Input:
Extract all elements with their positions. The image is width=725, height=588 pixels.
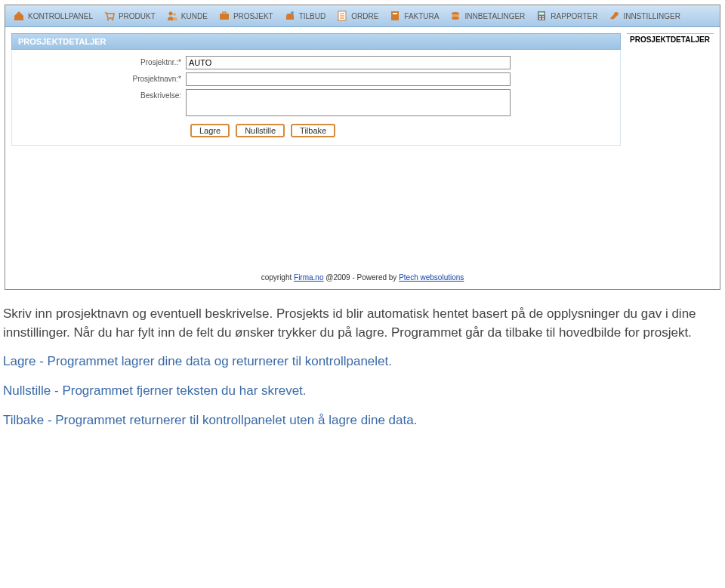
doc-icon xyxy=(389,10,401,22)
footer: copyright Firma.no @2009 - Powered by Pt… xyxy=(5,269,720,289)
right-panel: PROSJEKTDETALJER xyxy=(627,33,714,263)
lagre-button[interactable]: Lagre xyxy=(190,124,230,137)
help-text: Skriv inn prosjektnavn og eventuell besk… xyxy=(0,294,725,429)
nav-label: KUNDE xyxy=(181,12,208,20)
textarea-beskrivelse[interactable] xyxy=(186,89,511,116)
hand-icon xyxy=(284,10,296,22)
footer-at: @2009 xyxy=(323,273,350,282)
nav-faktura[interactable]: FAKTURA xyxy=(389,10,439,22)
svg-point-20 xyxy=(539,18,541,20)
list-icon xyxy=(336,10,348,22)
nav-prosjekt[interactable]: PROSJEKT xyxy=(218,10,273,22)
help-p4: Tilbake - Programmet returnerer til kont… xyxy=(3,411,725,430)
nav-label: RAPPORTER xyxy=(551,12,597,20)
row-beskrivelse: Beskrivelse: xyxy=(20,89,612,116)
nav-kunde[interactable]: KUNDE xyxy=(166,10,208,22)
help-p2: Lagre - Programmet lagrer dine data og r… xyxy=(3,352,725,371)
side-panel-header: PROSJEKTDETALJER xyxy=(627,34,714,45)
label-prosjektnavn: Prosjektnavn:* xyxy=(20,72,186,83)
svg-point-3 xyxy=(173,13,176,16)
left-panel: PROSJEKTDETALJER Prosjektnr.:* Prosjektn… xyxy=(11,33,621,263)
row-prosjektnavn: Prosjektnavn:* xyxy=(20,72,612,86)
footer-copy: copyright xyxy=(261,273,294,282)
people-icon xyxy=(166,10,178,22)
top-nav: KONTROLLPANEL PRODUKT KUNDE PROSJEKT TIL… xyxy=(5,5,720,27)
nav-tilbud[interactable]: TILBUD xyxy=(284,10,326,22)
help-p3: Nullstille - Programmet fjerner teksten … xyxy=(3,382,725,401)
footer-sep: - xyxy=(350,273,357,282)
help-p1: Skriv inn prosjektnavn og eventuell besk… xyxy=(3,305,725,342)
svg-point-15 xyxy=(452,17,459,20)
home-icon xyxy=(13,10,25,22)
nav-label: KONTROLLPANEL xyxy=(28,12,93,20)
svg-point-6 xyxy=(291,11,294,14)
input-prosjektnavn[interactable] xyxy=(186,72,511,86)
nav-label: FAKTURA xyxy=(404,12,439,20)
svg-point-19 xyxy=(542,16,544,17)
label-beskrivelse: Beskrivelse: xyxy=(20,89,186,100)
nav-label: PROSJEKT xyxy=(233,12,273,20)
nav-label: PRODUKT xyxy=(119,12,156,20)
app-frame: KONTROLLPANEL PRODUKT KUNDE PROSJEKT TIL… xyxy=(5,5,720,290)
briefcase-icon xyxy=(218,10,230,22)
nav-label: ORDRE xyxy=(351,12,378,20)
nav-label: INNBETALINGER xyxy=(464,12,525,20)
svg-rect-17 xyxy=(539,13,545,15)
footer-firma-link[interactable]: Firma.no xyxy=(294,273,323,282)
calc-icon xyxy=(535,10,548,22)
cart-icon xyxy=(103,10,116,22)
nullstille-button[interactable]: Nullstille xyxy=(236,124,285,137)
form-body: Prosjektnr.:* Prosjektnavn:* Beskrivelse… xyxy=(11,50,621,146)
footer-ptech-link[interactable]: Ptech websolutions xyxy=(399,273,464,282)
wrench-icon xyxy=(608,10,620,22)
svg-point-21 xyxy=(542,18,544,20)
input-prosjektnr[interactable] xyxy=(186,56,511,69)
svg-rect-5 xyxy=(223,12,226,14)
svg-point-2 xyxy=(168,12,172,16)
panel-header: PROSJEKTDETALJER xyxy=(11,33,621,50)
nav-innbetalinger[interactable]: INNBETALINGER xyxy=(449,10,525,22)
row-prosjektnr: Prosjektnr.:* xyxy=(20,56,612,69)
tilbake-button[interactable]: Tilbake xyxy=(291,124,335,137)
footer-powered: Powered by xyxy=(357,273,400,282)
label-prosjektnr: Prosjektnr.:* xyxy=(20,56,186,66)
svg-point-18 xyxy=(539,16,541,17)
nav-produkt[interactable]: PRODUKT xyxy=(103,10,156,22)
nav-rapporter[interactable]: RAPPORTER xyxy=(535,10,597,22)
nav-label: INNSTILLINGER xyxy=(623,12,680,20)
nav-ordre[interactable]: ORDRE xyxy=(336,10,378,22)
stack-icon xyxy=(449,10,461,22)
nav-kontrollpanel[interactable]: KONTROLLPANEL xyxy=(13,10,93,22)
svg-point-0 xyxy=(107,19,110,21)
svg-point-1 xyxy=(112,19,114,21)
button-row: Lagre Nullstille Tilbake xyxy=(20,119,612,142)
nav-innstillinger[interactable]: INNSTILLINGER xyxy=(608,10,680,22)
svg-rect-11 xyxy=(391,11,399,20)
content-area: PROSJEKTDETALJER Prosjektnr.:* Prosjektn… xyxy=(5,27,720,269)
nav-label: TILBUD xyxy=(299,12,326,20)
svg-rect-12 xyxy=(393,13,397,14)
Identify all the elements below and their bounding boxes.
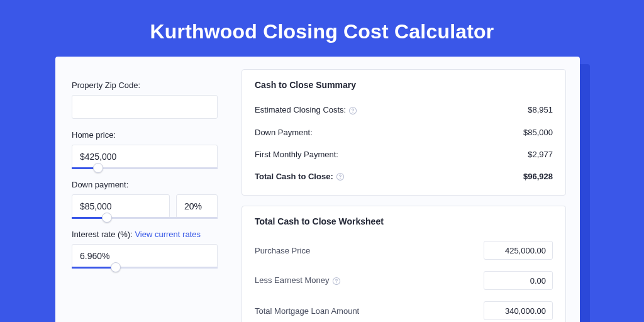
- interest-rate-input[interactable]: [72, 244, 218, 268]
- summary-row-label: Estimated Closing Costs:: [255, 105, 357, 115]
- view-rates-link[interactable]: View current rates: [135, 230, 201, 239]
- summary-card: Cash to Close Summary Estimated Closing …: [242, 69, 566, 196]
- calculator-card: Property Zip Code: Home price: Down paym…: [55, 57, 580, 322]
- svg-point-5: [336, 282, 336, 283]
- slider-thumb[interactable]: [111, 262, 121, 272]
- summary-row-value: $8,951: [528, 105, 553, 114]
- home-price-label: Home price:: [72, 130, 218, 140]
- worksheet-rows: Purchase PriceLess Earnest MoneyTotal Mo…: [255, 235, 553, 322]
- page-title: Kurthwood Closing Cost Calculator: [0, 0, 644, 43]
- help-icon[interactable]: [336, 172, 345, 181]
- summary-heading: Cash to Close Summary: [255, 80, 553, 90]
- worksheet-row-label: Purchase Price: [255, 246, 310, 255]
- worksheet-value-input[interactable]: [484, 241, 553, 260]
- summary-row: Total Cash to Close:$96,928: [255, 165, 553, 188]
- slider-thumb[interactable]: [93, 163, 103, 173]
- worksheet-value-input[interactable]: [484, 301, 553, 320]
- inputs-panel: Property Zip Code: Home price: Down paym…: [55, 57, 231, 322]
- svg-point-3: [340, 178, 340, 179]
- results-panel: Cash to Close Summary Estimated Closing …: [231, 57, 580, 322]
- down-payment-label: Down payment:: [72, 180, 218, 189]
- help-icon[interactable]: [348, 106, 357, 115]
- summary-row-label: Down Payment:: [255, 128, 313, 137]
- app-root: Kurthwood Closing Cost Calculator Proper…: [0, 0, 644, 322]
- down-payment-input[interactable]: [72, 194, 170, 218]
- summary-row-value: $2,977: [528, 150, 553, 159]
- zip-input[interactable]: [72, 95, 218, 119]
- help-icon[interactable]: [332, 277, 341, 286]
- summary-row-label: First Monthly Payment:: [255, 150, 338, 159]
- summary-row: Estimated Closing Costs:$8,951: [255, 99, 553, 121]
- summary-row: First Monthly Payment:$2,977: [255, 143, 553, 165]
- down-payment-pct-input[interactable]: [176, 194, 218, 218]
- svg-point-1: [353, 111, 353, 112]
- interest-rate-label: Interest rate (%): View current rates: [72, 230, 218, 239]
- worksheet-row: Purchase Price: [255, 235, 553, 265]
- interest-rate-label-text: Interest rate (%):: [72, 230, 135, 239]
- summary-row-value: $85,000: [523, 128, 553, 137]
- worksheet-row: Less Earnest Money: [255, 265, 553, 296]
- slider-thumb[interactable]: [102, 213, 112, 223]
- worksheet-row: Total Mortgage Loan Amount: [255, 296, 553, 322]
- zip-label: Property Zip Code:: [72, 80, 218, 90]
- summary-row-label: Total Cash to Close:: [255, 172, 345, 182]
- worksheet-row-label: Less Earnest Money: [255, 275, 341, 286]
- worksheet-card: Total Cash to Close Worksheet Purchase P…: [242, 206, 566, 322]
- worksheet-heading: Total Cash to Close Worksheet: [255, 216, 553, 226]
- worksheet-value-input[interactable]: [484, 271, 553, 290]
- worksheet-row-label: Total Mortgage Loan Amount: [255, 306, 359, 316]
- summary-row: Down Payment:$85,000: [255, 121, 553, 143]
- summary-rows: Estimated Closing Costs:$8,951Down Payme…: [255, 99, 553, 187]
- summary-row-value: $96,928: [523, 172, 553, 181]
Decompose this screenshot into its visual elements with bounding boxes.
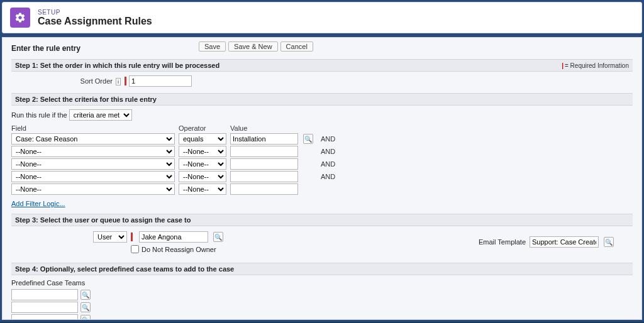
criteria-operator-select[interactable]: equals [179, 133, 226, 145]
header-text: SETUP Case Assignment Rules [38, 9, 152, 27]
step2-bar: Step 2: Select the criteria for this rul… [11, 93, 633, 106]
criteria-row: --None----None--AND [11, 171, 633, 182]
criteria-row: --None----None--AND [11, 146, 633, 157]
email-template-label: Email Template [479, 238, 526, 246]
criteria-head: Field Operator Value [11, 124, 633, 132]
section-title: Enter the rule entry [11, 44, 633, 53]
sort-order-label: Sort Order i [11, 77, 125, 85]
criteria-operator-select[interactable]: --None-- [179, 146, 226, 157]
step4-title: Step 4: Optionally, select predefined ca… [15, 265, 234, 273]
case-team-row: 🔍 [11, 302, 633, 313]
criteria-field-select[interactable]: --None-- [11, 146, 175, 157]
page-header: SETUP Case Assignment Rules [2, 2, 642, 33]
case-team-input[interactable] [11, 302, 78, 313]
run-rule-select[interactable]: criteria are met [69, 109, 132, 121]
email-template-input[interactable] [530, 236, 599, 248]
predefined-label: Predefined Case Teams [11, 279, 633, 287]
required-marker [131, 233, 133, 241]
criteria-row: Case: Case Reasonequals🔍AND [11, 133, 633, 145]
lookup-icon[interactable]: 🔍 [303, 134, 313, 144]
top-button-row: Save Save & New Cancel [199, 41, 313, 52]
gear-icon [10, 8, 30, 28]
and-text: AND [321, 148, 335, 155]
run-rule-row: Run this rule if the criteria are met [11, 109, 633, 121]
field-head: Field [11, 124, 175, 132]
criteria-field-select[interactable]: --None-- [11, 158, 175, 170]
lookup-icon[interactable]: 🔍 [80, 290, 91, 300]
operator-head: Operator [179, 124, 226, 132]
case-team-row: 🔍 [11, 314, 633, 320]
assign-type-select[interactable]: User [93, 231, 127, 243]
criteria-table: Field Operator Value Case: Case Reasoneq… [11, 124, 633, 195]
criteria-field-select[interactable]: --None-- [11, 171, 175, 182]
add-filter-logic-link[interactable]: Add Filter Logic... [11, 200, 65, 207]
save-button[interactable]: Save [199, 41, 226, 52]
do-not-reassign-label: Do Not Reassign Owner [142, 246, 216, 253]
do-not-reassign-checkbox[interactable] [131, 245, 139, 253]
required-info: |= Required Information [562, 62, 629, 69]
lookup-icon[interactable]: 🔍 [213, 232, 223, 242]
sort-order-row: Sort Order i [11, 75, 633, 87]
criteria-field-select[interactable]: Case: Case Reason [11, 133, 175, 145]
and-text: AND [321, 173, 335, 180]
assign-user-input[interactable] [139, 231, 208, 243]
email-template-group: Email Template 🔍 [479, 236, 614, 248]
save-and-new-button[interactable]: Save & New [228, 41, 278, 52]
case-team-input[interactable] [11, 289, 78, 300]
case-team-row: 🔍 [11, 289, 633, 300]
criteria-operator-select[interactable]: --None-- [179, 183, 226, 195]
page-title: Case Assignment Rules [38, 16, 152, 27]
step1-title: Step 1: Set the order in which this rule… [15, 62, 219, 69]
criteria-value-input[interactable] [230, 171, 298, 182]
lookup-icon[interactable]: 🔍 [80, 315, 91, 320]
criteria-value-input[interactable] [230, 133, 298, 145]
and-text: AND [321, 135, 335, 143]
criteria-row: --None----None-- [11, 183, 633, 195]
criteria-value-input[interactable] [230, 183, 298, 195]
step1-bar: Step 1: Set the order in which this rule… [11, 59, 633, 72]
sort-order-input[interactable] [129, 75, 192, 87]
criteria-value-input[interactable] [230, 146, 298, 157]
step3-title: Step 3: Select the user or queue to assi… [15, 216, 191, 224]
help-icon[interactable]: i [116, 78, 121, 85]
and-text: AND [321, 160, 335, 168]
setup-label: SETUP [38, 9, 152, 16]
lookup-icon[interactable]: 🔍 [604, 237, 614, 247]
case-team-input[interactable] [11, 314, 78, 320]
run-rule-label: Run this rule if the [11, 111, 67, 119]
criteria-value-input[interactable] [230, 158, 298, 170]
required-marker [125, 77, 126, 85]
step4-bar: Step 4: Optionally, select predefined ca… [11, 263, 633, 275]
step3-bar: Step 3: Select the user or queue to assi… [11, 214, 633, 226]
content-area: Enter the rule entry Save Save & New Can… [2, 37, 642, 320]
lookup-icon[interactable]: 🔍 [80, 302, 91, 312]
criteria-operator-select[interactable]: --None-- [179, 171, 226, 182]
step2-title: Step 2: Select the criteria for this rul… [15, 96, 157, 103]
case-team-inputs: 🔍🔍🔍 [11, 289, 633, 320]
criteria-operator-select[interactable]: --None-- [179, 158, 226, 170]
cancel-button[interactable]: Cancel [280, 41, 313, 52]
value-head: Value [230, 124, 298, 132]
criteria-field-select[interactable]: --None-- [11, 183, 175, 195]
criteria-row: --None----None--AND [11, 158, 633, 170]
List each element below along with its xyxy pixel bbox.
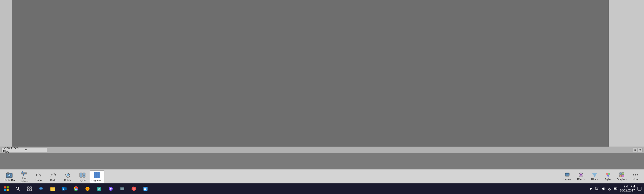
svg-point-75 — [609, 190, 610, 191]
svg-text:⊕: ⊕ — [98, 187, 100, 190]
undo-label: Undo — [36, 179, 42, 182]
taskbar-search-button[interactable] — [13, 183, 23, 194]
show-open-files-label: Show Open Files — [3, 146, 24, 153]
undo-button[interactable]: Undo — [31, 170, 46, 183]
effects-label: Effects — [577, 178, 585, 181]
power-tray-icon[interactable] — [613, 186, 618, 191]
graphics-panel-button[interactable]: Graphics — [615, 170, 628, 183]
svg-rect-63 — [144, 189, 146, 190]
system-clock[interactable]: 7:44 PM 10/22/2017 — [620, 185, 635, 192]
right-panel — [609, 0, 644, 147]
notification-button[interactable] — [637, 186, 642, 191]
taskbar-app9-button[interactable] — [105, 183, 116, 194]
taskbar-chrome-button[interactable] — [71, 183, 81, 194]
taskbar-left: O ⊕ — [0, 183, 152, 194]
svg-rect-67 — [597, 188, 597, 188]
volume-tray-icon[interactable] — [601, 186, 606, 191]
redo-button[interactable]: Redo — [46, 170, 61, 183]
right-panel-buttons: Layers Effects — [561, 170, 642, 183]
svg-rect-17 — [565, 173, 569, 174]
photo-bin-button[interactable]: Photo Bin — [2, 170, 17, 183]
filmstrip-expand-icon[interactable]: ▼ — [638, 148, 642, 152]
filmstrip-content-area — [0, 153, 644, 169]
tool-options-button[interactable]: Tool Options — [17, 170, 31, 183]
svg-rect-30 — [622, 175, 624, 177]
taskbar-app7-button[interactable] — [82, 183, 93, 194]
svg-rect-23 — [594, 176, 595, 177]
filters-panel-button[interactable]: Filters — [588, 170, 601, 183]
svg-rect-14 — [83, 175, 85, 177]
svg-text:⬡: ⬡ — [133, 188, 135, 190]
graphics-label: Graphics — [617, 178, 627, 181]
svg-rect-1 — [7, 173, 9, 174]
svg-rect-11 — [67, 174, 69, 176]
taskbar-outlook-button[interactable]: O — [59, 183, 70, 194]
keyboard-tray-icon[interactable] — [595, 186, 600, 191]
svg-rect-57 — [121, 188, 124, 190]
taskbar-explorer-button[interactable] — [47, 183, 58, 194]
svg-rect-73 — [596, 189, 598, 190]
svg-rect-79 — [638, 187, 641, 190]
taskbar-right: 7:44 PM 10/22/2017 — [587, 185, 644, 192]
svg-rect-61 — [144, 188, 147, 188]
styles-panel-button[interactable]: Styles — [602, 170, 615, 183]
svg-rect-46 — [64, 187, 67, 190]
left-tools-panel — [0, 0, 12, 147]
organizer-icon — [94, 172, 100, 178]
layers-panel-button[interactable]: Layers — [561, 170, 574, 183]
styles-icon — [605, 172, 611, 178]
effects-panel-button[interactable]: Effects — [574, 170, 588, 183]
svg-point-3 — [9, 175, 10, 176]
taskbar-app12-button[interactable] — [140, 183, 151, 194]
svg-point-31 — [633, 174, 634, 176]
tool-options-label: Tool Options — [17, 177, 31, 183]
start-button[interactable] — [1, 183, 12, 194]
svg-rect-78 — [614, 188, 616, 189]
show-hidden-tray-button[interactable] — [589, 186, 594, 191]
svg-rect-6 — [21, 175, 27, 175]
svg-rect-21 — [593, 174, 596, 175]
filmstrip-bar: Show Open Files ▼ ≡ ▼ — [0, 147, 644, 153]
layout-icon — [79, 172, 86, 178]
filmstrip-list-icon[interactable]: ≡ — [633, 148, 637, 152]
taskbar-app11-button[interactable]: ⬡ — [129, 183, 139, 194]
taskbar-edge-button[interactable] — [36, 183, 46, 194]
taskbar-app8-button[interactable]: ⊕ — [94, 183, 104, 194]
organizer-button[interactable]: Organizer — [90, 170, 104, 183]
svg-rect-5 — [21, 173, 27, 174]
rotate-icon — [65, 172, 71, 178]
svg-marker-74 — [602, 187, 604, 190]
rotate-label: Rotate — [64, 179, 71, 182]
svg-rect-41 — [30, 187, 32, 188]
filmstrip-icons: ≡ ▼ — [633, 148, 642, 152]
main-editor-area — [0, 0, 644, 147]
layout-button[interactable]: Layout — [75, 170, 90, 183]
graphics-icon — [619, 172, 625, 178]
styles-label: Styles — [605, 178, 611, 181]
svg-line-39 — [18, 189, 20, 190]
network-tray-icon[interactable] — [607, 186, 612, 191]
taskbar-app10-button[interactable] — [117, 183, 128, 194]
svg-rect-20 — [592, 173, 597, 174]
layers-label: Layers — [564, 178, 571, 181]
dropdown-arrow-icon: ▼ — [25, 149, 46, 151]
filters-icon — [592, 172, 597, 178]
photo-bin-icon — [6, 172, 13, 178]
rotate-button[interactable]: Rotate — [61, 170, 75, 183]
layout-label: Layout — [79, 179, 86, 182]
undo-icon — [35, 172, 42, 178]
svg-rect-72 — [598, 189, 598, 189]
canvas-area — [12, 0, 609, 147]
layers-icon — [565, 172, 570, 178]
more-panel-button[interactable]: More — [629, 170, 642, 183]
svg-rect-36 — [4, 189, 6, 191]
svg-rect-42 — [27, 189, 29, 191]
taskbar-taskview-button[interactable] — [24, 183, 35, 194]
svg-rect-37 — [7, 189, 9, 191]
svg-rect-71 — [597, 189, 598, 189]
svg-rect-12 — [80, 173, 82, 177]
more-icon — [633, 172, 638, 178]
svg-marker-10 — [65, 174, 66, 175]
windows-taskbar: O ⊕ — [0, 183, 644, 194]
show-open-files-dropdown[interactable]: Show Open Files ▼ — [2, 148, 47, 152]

Problem: I need each line from the listing where the word "Rules" occurs.

Task result:
header-text: SETUP Case Assignment Rules [38, 9, 152, 27]
page-header: SETUP Case Assignment Rules [2, 2, 642, 33]
page-title: Case Assignment Rules [38, 16, 152, 27]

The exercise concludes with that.